Banco do Brasil Capital Ratio Said to Rise Even After Oi Losses

  • Gauge said to jump from first-quarter level of 8.26%
  • Oi provisions said to equal 30% of outstanding loans

Banco do Brasil SA, Latin America’s largest bank by assets, will report an increase in its core capital ratio for the second quarter even after it boosts provisions for Oi SA, the Brazilian phone carrier that filed for bankruptcy protection this week, according to a person close to the bank.

The person, who asked not to be identified because the results haven’t been made public yet, declined to give a precise figure. The gauge of capital adequacy was 8.26 percent in the first quarter, according to earnings statements from the Brasilia-based federally controlled bank.

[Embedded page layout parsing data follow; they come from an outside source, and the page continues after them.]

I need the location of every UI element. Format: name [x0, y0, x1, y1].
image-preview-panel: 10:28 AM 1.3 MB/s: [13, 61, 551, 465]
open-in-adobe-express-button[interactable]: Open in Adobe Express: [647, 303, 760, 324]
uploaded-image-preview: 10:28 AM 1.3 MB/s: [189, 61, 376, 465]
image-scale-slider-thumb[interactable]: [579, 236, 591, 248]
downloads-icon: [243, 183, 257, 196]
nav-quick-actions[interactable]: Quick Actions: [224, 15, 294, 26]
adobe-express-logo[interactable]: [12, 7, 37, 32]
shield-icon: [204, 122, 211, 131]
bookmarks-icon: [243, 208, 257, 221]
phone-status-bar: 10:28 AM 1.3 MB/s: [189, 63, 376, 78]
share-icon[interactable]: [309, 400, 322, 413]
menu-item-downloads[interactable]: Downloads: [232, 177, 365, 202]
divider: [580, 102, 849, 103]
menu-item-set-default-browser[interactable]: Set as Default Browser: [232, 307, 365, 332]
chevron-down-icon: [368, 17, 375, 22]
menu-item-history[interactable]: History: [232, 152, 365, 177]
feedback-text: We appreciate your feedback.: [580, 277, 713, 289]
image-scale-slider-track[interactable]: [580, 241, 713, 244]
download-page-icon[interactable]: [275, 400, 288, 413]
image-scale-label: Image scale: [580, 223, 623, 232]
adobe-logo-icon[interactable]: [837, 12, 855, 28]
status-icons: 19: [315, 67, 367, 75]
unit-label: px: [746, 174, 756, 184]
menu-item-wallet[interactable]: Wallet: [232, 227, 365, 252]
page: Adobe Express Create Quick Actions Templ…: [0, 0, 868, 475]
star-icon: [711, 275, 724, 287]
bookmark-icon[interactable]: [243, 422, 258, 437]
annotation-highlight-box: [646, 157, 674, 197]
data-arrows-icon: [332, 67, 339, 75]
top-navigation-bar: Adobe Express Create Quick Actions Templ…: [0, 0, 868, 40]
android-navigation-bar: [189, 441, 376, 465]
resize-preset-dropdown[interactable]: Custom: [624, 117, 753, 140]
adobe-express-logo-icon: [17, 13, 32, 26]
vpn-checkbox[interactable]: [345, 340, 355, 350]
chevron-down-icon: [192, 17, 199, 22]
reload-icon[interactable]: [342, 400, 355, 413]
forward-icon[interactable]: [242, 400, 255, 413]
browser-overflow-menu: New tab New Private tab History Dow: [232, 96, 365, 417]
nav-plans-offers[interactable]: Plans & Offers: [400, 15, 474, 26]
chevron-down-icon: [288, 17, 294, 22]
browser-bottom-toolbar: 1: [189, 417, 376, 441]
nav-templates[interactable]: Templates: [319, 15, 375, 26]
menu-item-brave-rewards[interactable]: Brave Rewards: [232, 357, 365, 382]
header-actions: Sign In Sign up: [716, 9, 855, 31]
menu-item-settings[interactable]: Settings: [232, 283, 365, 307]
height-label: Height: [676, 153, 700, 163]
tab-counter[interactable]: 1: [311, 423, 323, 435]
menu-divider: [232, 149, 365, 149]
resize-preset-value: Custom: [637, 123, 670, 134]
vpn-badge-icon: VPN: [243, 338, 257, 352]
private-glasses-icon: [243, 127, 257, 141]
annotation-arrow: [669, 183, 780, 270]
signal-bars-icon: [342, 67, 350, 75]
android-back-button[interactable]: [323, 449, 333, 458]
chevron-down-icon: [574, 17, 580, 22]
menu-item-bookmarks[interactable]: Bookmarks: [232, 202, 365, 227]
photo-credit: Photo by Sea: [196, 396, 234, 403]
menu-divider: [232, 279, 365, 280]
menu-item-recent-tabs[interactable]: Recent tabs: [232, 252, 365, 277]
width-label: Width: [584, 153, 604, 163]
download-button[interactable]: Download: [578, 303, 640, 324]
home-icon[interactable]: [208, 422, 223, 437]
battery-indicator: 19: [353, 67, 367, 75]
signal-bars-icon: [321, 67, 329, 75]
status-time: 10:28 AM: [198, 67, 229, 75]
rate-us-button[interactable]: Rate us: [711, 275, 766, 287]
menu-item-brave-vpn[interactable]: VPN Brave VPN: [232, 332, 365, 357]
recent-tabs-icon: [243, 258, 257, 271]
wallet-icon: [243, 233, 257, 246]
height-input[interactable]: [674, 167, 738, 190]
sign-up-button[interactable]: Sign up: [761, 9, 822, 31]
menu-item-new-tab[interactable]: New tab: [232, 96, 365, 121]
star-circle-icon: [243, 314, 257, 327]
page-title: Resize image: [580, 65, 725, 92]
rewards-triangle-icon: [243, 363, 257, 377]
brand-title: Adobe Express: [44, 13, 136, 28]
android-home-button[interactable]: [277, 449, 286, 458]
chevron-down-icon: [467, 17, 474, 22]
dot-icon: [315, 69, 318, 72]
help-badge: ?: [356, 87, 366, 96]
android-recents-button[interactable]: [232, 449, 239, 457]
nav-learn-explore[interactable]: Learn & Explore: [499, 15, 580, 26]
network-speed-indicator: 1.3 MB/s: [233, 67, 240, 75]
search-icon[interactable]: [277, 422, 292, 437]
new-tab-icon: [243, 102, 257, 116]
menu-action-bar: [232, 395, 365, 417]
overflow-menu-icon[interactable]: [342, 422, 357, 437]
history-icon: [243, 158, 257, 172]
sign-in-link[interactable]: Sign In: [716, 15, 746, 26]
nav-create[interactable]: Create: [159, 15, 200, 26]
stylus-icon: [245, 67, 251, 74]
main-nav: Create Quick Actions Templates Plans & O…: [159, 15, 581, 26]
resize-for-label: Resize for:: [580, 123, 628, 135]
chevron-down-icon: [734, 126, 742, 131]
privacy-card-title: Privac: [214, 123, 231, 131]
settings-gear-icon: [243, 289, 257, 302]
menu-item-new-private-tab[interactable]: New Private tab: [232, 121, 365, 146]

Oi sought protection from creditors on 65 billion reais ($19 billion) in debt after failing to reach a restructuring agreement. Brazil’s fourth-biggest wireless company plans to continue serving customers, the company said in a filing Monday.

Banco do Brasil’s provisions related to Oi will be equal to 30 percent of the loans the firm made to the company, the person said, without being more specific. Oi said on June 17 that the bank’s exposure was 4.3 billion reais. The bank won’t have to set aside provisions of 30 percent of the total because a portion is related to local debentures and international bonds, which are marked-to-market on its balance sheet, the person said.

A Banco do Brasil press official declined to comment.

Avoiding Losses

Chief Executive Officer Paulo Rogerio Caffarelli said in an interview in Sao Paulo Thursday that the company will make every effort to avoid losses on Oi and doesn’t need to raise capital in the short-term.

“Banco do Brasil is always assessing ways to improve capital,” Caffarelli said.

Oi’s bankruptcy filing came less than two months after oil-rig supplier Sete Brasil Participacoes SA filed for bankruptcy protection with 18 billion reais in debt. Creditors including Banco do Brasil had to raise first-quarter provisions as a result, and missed analysts’ profit estimates.